Miami

Miami-Dade Schools Introduce More Than 70 New Initiatives As New School Year Looms

If there's one thing we've learned about our local school districts, it's that over the past few years, Broward and Miami-Dade constantly seem to be rolling out new programs to provide more choices to parents and students.

Fueled by $160 million in private grants and corporate gifts, more than 70 new initiatives are set for the coming school year, Miami-Dade Public Schools announced.

"The aggressive expansion of choice, 77 new choice programs, magnet schools, as well as extra-curricular enhancements throughout the community," said superintendent Alberto Carvalho.

There's more emphasis on STEM classes district-wide. Twenty-seven schools are getting programmable robots for their third-grade classes. Thanks to a partnership with Sprint, 15,000 disadvantaged ninth graders will get free, take-home smart phones.

New magnet programs are being added to some schools, whole others are being expanded.

Barbara Goleman Senior High, for example, is being transformed into a "super magnet", hoping to replicate the success of Coral Reef High School. The district is also expanding its telemedicine clinics to 62 schools.

Some school board members questioned Carvalho, asking if the new resources were being strategically placed to compete with charter schools in their districts.

"We have the most charter competition and the brain drain is substantial," said Board Member Dr. Marta Perez, speaking about losing students to charter schools.

"If you look carefully at many of the offerings," Carvalho responded, "they're being deployed exactly to address that."

Safety is also on the agenda.
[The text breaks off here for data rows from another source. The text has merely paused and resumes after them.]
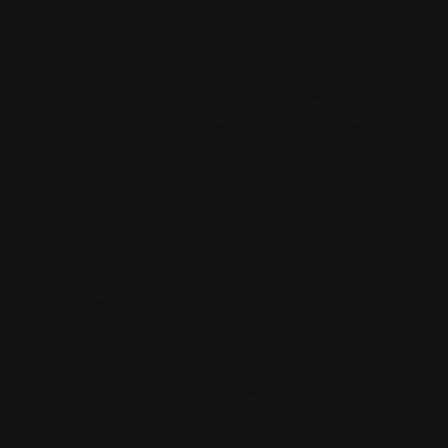
- Оптимизация привязки и в целом кода 
плагина. Плагин 
cкомпилирован для AMXX 1.8.2, AMXX 1.8.3 и 
для ReAMXX. Ключ от плагина сам 
перезапишется в файл fg_keys.ini и в нем 
будут находится все ключи от других 
плагинов. Все логи теперь пишутся на 
русском языке.
- добавлена возможность ставить модели на 
время
15.07.15
 - обновить .amxx
 - Немного изменена технология проверки 
ключей
 - Теперь есть отдельный файл настроек в 
amxmodx/data/fg_settings.ini(файл сам 
создастся при первом включении). В файле 
присутствует описание кваров, если хотите, 
можете изменить настройки. В этом же файле 
теперь прописывается почта для плагина 
FunGunUpdater
 - Всего 6 зеркал для проверки ключей
15.03.31
 - обновить .amxx
 - Исправлен баг с моделями по флагу z(все 
игроки)
15.03.05
 - обновить .amxx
Responding to the death of a young boy from opioid exposure, they're going to train kids to recognize the dangers.

"These are about the do's and don'ts, not just about saying no, but doing more through the outcomes of prevention and intervention through education," explained Miami-Dade Schools police chief Ian Moffet.

"Values Matter" is one of the district's slogans, and after the racist demonstration in Virginia, Carvalho says teachers will be discussing it during the first week of school.

"We ought not be silent about this matter nationally, we ought not be silent about this matter with our children," Carvalho said.

Asked if this policy was driven by the stance taken by President Donald Trump after the Charlottesville incidents, Carvalho said, "I think it's driven by a number of things, certainly conversation from the very top but also an echo that legitimizes the insanity, the violence."

There's much to discuss, much ground to cover in the new school year.